Volume:  19 18 17 16 15 14 13 12 11 10 9 8 7 6 5 4 3 2 1



A peer-reviewed electronic journal. ISSN 1531-7714 
Search:
Copyright 1994, PAREonline.net.

Copyright is retained by the first or sole author, who grants right of first publication to Practical Assessment, Research & Evaluation. Permission is granted to distribute this article for nonprofit, educational purposes if it is copied in its entirety and the journal is credited. PARE has the right to authorize third party reproduction of this article in print, electronic and database forms.


Rudner, Lawrence M. (1994). Questions to ask when evaluating tests. Practical Assessment, Research & Evaluation, 4(2). Retrieved October 25, 2014 from http://PAREonline.net/getvn.asp?v=4&n=2 . This paper has been viewed 104,098 times since 11/13/1999.

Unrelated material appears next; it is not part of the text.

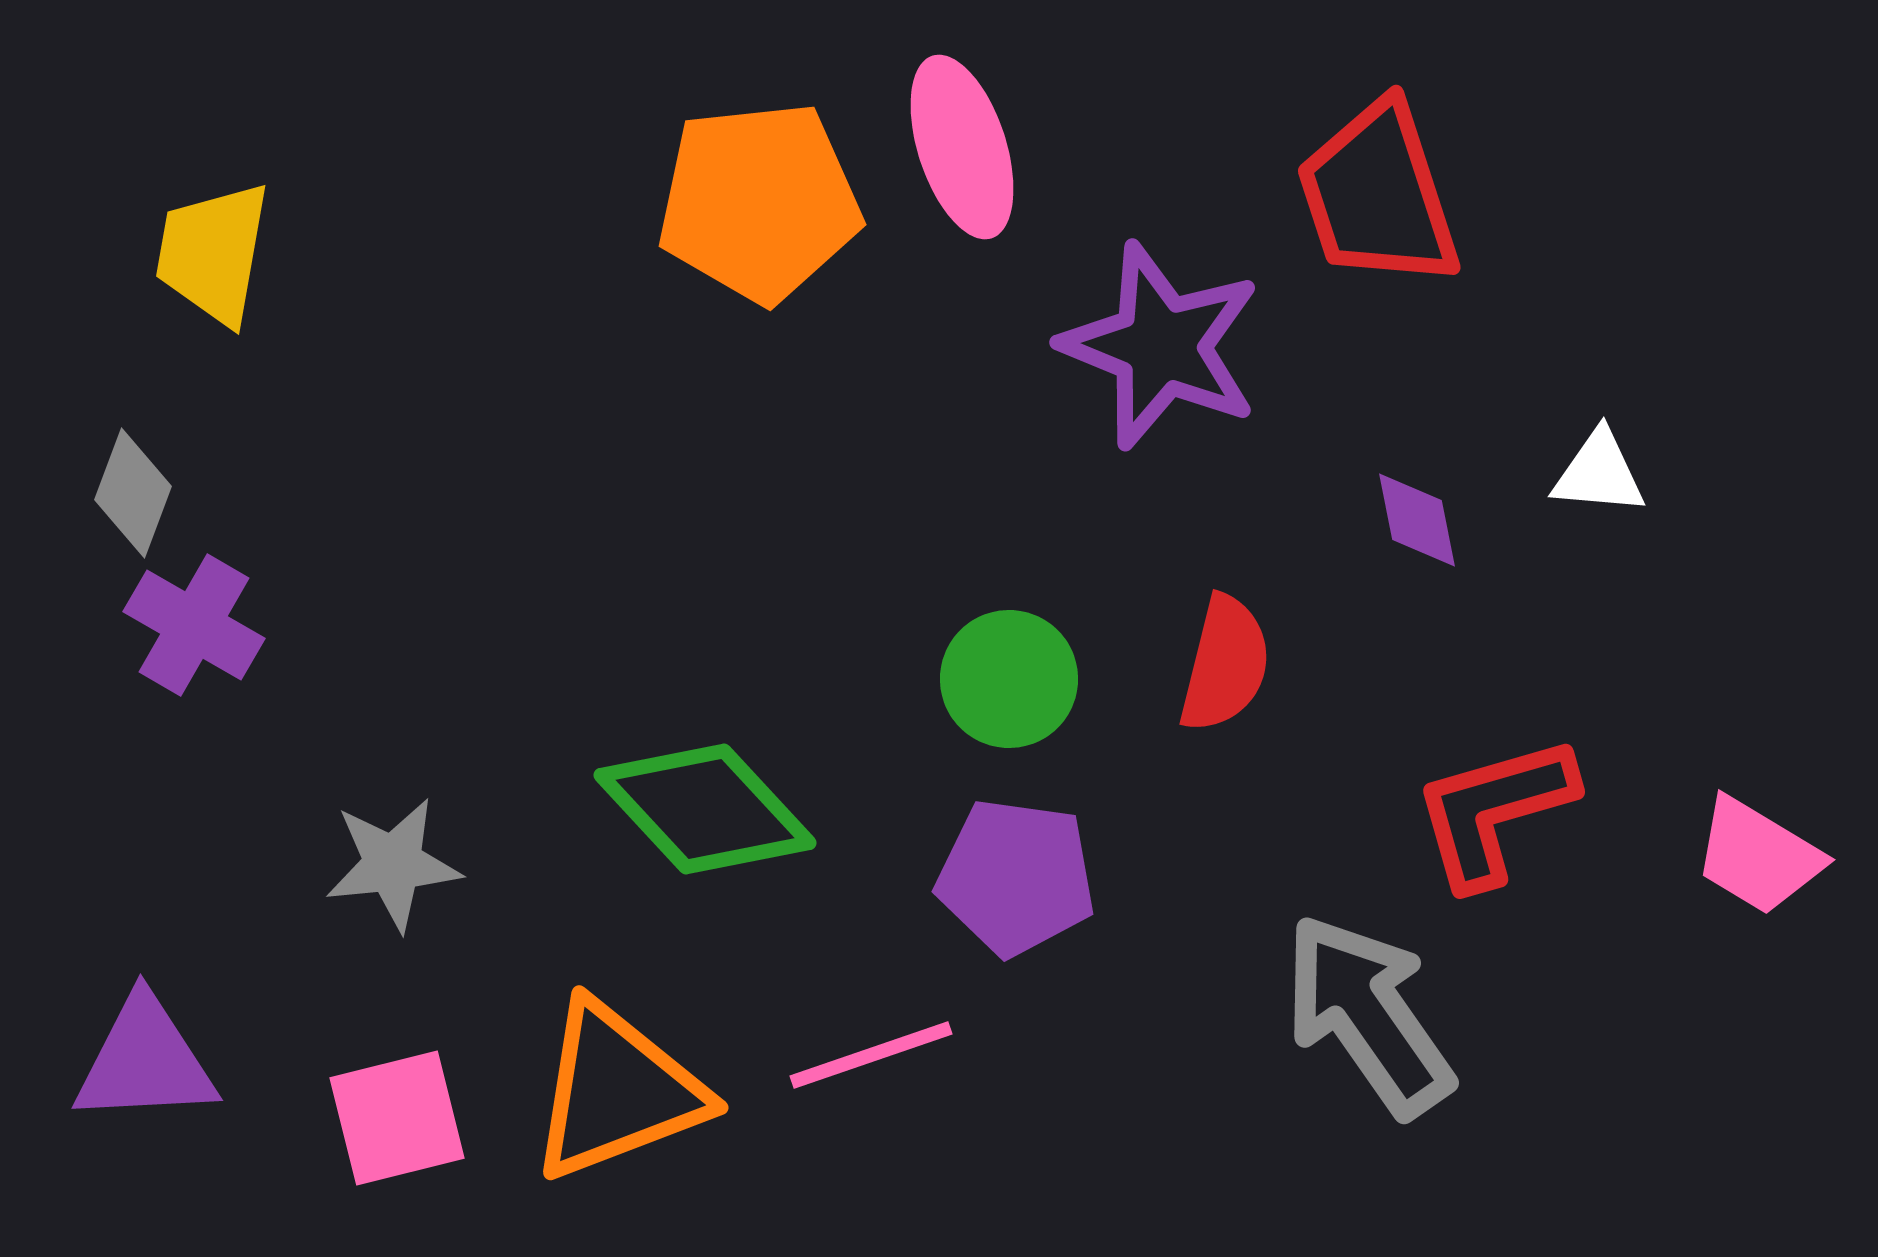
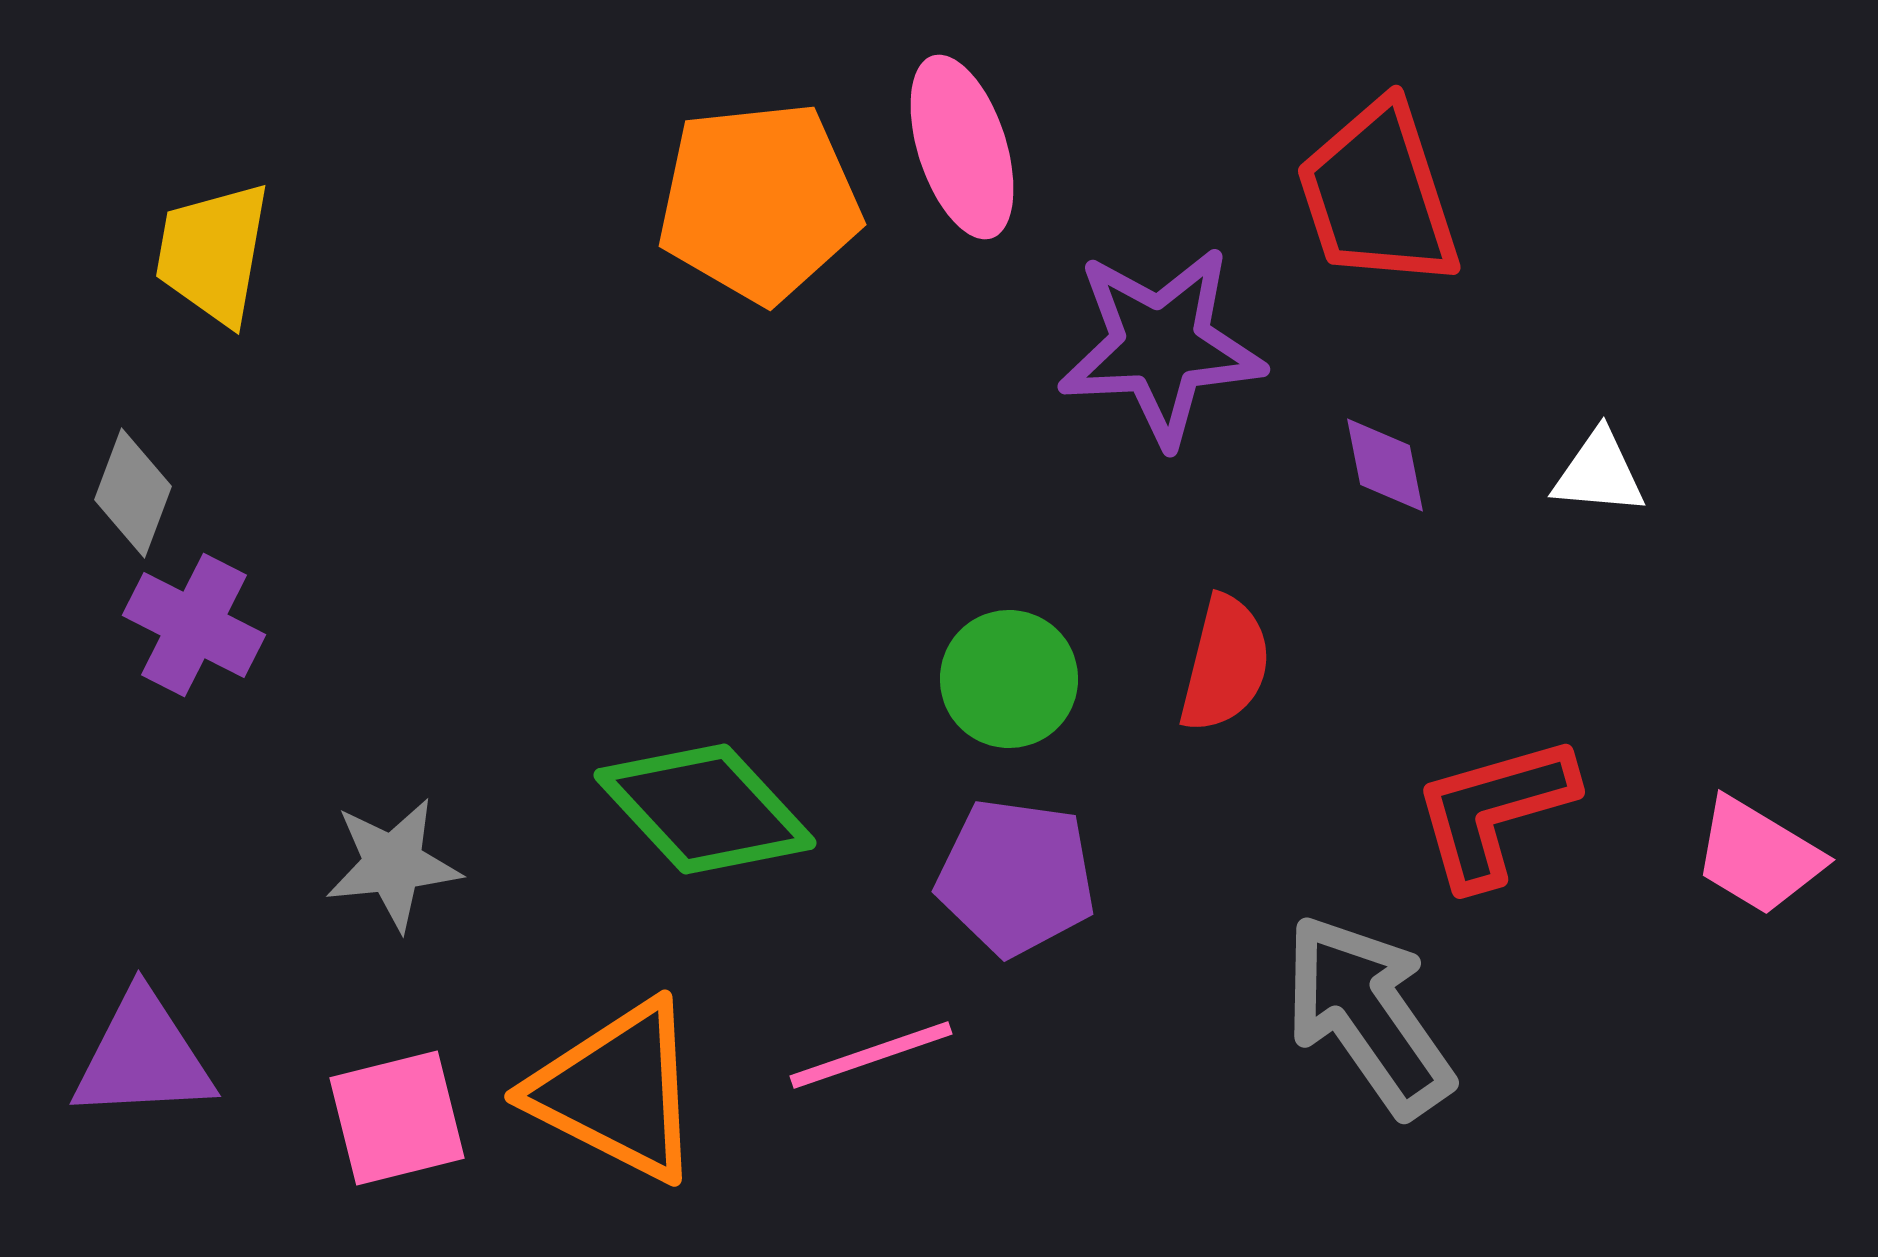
purple star: rotated 25 degrees counterclockwise
purple diamond: moved 32 px left, 55 px up
purple cross: rotated 3 degrees counterclockwise
purple triangle: moved 2 px left, 4 px up
orange triangle: rotated 48 degrees clockwise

Questions To Ask When Evaluating Tests

Lawrence M. Rudner, 
ERIC Clearinghouse on Assessment and Evaluation

The "Standards for Educational and Psychological Testing" established by the American Educational Research Association, the American Psychological Association, and the National Council on Measurement in Education, are intended to provide a comprehensive basis for evaluating tests. This article identifies the key standards applicable to most test evaluation situations. Sample questions are presented to help in your evaluations.

TEST COVERAGE AND USE

There must be a clear statement of recommended uses and a description of the population for which the test is intended.

The principal question to ask when evaluating a test is whether it is appropriate for your intended purposes as well as your students. The use intended by the test developer must be justified by the publisher on technical grounds. You then need to evaluate your intended use against the publisher's intended use. Questions to ask:

1. What are the intended uses of the test? What interpretations does the publisher feel are appropriate? Are inappropriate applications identified?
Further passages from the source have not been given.